WHAT THIS TASK INVOLVES: The result should be an exact copy of the data, free of pictures.

PROVIDED RECORDS:
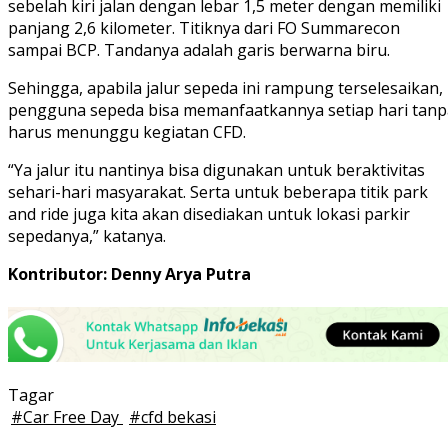
sebelah kiri jalan dengan lebar 1,5 meter dengan memiliki
panjang 2,6 kilometer. Titiknya dari FO Summarecon
sampai BCP. Tandanya adalah garis berwarna biru.
Sehingga, apabila jalur sepeda ini rampung terselesaikan,
pengguna sepeda bisa memanfaatkannya setiap hari tanp
harus menunggu kegiatan CFD.
“Ya jalur itu nantinya bisa digunakan untuk beraktivitas
sehari-hari masyarakat. Serta untuk beberapa titik park
and ride juga kita akan disediakan untuk lokasi parkir
sepedanya,” katanya.
Kontributor: Denny Arya Putra
Tagar
#
Car Free Day
#
cfd bekasi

SOLUTION TO THE EXERCISE:
sebelah kiri jalan dengan lebar 1,5 meter dengan memiliki
panjang 2,6 kilometer. Titiknya dari FO Summarecon
sampai BCP. Tandanya adalah garis berwarna biru.
Sehingga, apabila jalur sepeda ini rampung terselesaikan,
pengguna sepeda bisa memanfaatkannya setiap hari tanp
harus menunggu kegiatan CFD.
“Ya jalur itu nantinya bisa digunakan untuk beraktivitas
sehari-hari masyarakat. Serta untuk beberapa titik park
and ride juga kita akan disediakan untuk lokasi parkir
sepedanya,” katanya.
Kontributor: Denny Arya Putra
Tagar
#
Car Free Day
#
cfd bekasi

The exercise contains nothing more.